Bulgarian vegetable and fruit producers, traders protest against cheap imports

Bulgarian vegetable and fruit producers, traders protest against cheap imports

 

By Clive Leviev – Sawyer og The Sofia Globe

Bulgaria’s Agriculture and Food Ministry is to propose setting up mobile squads to control imports of vegetables from Macedonia, minister Dimitar Grekov said, after local vegetable and fruit producers and traders protested against being undercut by competition from cheap imports from neighbouring countries also including Turkey and Greece.

In the Bulgarian town of Lyubimets, watermelon producers and traders taking part in a protest against cheap imports called for stepped-up control on exports from Greece and Turkey.

Grekov said that he would ask Bulgaria’s Cabinet to agree to setting up the mobile squads to operate in July, August and September.

He said that, in response to the demands of local vegetable and fruit producers and traders, there would be serious control at border checkpoints and, in the long run, consideration would be given to establishing a unit to plan the marketing of Bulgarian vegetables.

Grekov said that the problems had been building up over the past 20 years and that the vegetable production industry had been neglected. He understood why people were protesting, he said, because Bulgaria had turned from being a vegetable exporter into a vegetable importer.

The protesters said that they had to throw away their high-quality produce because it was defeated at the market by low-quality cheap imports.

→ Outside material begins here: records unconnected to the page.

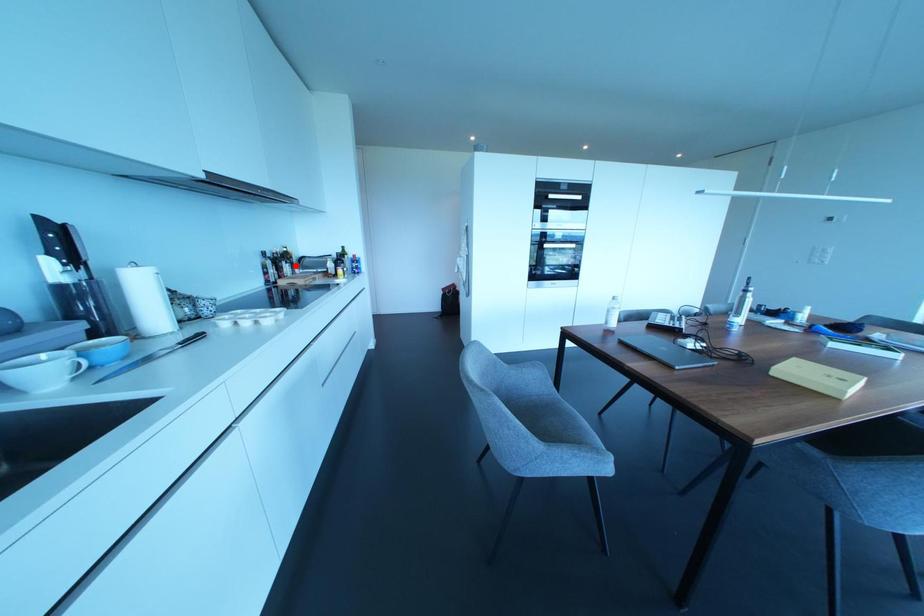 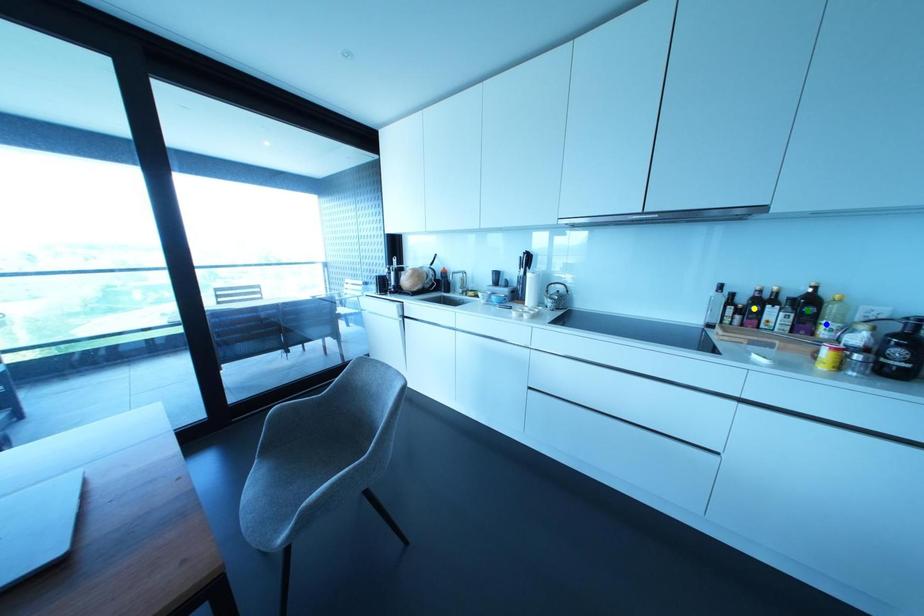 Question: I am providing you with two images of the same scene from different viewpoints. A red point is marked on the first image. You are given multiple points on the second image. Which point in image 2 represents the same 3d spot as the red point in image 1?

Choices:
 (A) green point
 (B) yellow point
 (C) blue point

Answer: (C) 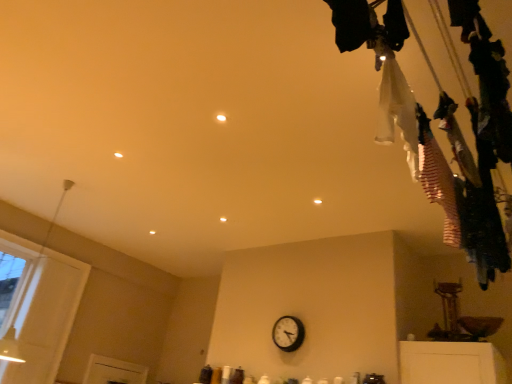 Question: Is black plastic wall clock at center turned away from white striped fabric at upper right, positioned as the 1th clothing in right-to-left order?

Choices:
 (A) yes
 (B) no

Answer: (B)

Question: Is black plastic wall clock at center facing towards white striped fabric at upper right, the second clothing from the left?

Choices:
 (A) no
 (B) yes

Answer: (A)

Question: Is black plastic wall clock at center smaller than white striped fabric at upper right, positioned as the 1th clothing in right-to-left order?

Choices:
 (A) yes
 (B) no

Answer: (A)

Question: Would you say black plastic wall clock at center is outside white striped fabric at upper right, the second clothing from the left?

Choices:
 (A) yes
 (B) no

Answer: (A)

Question: From the image's perspective, is black plastic wall clock at center over white striped fabric at upper right, the second clothing from the left?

They called for a clear policy for the sector, and for subsidies for local producers to be able to compete with produce from non-EU neighbours.

Grekov said that stepped-up controls also would affect irregular Bulgarian producers.

He said that on July 1, there had been urgent checks at two border crossings. At the Bulgarian-Turkish border, several lorries had been checked, from which it emerged that only about 10 per cent of vegetable consignments crossing the border were destined for Bulgaria while the rest was for other, third, countries.

At the Greek-Bulgarian border, goods coming in were destined for the EU internal market, the checks had found, Grekov said.